------ RECORDS
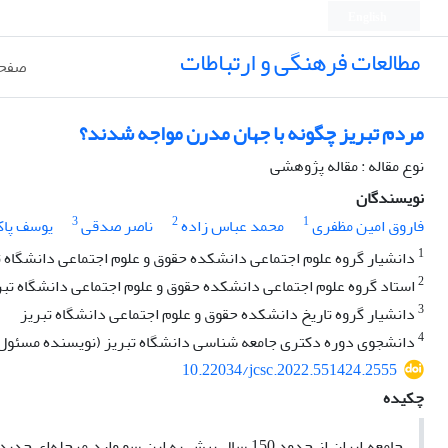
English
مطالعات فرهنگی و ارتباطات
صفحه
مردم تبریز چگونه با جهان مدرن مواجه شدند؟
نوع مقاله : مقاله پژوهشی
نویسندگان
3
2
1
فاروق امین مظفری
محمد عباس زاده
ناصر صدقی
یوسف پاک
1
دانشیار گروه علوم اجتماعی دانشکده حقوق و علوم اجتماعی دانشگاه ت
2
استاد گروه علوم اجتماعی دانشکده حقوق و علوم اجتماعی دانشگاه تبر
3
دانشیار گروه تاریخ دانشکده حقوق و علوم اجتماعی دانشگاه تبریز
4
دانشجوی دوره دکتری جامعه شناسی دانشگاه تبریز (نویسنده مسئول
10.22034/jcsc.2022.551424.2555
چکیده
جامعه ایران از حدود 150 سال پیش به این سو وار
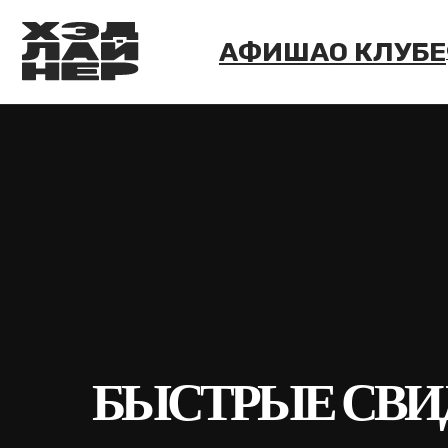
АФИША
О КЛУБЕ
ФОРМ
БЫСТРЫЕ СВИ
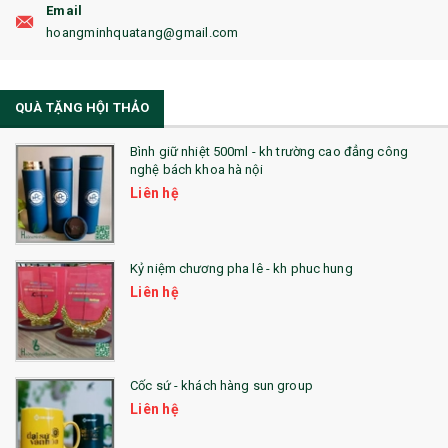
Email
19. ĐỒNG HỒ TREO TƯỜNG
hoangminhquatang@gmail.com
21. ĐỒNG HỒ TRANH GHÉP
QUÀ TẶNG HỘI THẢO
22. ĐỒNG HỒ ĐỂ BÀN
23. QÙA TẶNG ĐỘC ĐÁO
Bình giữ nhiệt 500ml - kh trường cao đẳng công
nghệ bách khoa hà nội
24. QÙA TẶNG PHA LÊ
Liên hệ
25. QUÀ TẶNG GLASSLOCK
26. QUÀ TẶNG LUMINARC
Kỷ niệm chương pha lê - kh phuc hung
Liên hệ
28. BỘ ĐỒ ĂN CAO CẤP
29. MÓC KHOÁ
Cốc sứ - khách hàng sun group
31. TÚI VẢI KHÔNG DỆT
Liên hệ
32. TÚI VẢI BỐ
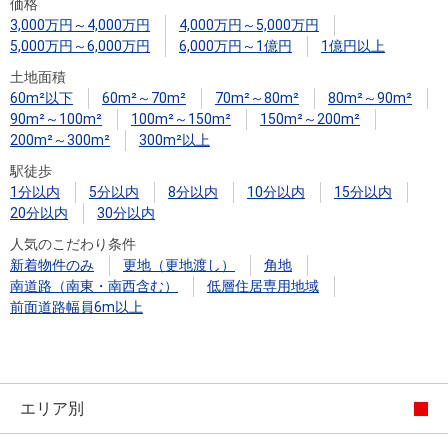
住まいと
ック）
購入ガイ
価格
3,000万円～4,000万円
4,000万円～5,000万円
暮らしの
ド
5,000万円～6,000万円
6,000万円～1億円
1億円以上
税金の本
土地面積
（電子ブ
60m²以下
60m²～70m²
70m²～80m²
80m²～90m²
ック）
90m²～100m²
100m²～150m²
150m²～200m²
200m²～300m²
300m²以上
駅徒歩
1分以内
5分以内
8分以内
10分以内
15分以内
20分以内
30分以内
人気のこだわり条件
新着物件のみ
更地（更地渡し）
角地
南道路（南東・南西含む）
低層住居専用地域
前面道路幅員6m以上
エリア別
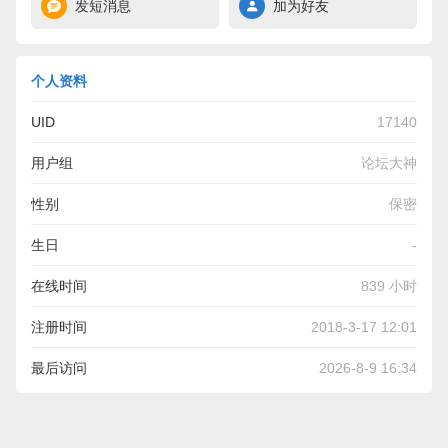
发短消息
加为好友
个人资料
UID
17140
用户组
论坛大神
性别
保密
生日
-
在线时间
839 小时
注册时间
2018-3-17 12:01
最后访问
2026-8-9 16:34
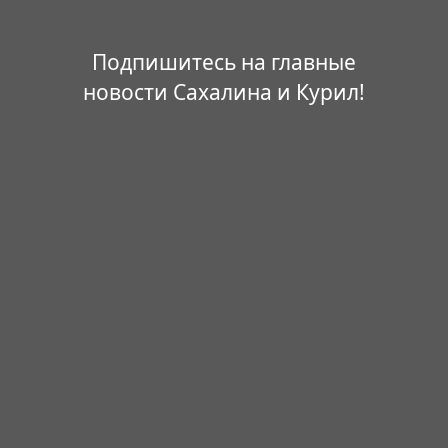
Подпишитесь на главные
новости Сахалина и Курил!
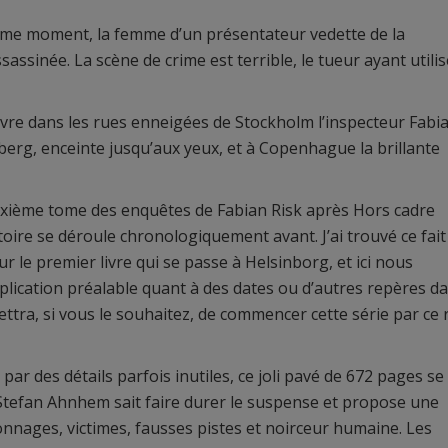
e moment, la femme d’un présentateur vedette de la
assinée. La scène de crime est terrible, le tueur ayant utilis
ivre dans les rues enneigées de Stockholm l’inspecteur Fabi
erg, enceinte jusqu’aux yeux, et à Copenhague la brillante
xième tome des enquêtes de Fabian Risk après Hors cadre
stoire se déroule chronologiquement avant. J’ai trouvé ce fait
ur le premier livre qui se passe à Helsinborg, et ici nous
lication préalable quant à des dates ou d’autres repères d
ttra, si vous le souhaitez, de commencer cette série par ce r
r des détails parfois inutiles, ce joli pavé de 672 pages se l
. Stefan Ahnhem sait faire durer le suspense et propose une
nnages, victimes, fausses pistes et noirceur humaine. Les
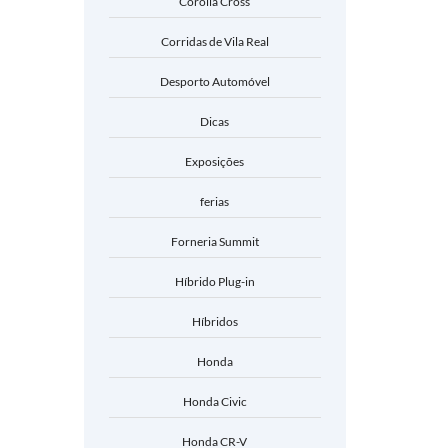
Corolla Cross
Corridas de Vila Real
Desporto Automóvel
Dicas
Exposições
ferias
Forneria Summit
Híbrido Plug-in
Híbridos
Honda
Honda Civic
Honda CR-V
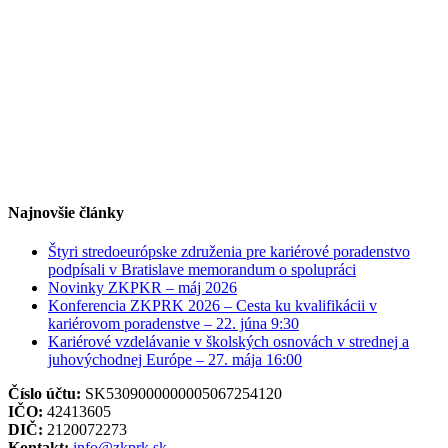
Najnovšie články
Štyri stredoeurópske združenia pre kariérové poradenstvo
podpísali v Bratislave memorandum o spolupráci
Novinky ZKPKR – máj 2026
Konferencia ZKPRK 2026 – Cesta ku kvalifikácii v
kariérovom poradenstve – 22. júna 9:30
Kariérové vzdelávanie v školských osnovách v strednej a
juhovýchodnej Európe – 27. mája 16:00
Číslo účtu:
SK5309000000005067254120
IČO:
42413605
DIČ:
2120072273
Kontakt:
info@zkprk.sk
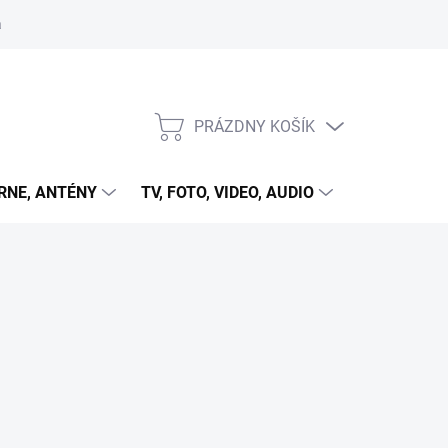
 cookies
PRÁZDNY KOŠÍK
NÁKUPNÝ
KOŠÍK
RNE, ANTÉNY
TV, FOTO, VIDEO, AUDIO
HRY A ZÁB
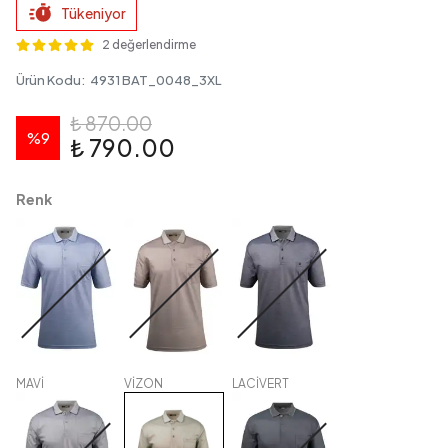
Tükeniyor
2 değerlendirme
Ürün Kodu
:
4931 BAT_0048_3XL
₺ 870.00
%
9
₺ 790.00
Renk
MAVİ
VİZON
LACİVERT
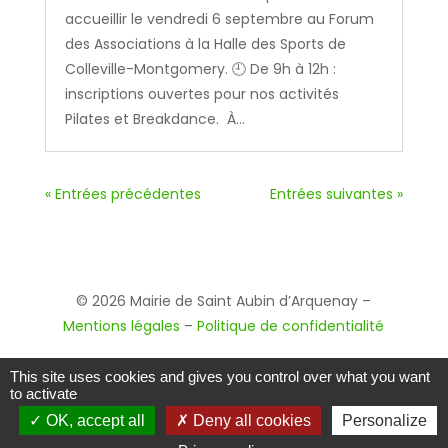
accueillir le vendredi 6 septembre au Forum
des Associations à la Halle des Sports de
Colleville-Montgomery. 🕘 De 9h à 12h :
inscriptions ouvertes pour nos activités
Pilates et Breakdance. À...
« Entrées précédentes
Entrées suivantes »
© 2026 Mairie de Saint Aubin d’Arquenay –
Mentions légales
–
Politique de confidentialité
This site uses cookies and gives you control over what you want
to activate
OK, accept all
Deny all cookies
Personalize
------------
------ RECORDS
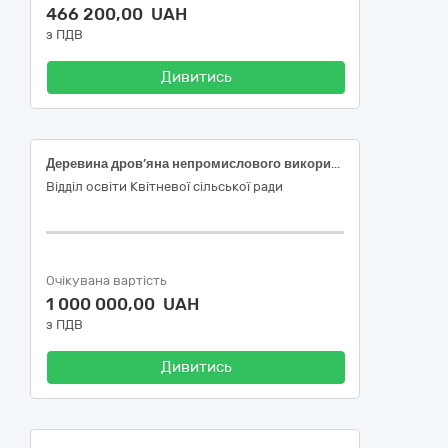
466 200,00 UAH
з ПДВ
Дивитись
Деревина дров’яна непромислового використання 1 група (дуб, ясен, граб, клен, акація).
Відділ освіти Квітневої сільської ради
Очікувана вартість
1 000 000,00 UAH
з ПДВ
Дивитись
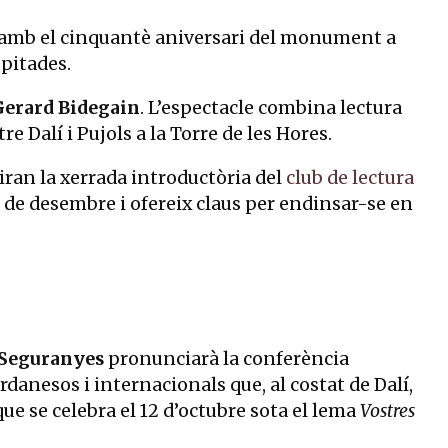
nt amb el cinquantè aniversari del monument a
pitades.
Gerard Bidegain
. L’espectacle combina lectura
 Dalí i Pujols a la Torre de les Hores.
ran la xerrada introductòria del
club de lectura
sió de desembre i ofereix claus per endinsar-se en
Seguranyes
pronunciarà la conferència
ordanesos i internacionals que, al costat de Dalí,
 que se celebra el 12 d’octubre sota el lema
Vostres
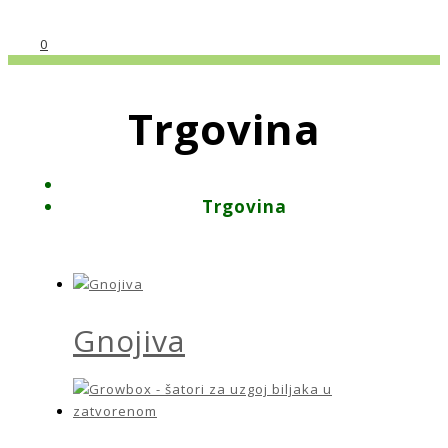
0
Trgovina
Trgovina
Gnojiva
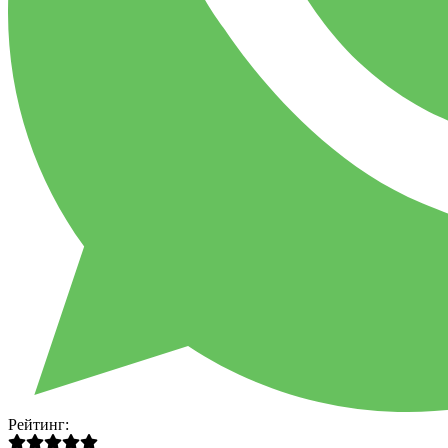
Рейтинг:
------------
------ RECORDS
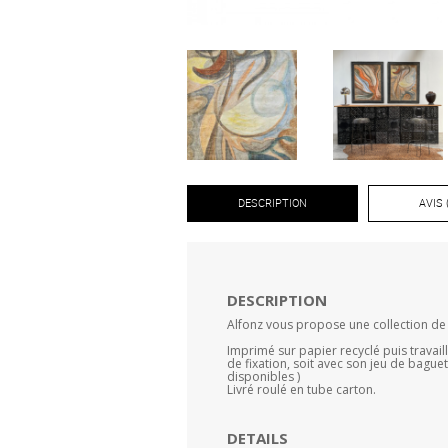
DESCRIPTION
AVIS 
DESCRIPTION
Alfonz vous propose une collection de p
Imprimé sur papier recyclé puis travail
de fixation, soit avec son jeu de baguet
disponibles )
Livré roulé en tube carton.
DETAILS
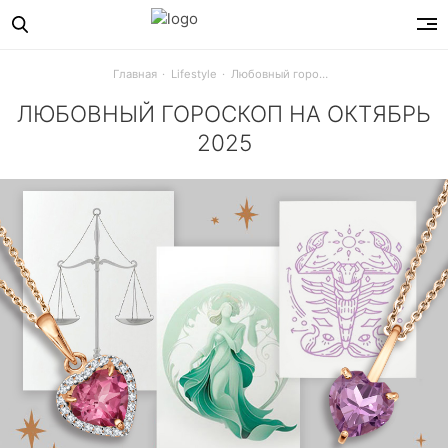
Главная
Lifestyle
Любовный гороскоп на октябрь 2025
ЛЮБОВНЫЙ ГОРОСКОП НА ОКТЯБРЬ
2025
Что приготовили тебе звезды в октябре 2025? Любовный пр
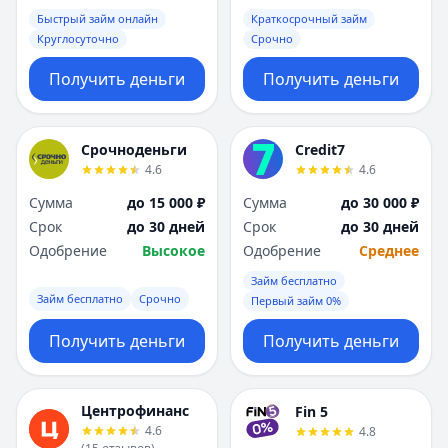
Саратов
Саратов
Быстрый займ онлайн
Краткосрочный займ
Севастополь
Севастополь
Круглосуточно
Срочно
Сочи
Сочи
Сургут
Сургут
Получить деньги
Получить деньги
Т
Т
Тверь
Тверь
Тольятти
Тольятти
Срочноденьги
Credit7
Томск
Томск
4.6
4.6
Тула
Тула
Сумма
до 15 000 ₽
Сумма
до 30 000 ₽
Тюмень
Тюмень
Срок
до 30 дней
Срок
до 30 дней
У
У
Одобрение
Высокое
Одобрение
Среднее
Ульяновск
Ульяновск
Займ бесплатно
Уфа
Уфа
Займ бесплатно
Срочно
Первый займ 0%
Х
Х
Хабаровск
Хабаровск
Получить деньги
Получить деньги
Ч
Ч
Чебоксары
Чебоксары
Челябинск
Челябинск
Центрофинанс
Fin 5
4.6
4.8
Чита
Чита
------------
In the records above, find the line with "Novinky ZKPKR – máj 2026". Print exactly from there through the line with "Personalize", minus the pictures.

Novinky ZKPKR – máj 2026
Konferencia ZKPRK 2026 – Cesta ku kvalifikácii v
kariérovom poradenstve – 22. júna 9:30
Kariérové vzdelávanie v školských osnovách v strednej a
juhovýchodnej Európe – 27. mája 16:00
Číslo účtu:
SK5309000000005067254120
IČO:
42413605
DIČ:
2120072273
Kontakt:
info@zkprk.sk
 cookies
PRÁZDNY KOŠÍK
NÁKUPNÝ
KOŠÍK
RNE, ANTÉNY
TV, FOTO, VIDEO, AUDIO
HRY A ZÁB
Tükeniyor
2 değerlendirme
Ürün Kodu
:
4931 BAT_0048_3XL
₺ 870.00
%
9
₺ 790.00
Renk
MAVİ
VİZON
LACİVERT
accueillir le vendredi 6 septembre au Forum
des Associations à la Halle des Sports de
Colleville-Montgomery. 🕘 De 9h à 12h :
inscriptions ouvertes pour nos activités
Pilates et Breakdance. À...
« Entrées précédentes
Entrées suivantes »
© 2026 Mairie de Saint Aubin d’Arquenay –
Mentions légales
–
Politique de confidentialité
This site uses cookies and gives you control over what you want
to activate
OK, accept all
Deny all cookies
Personalize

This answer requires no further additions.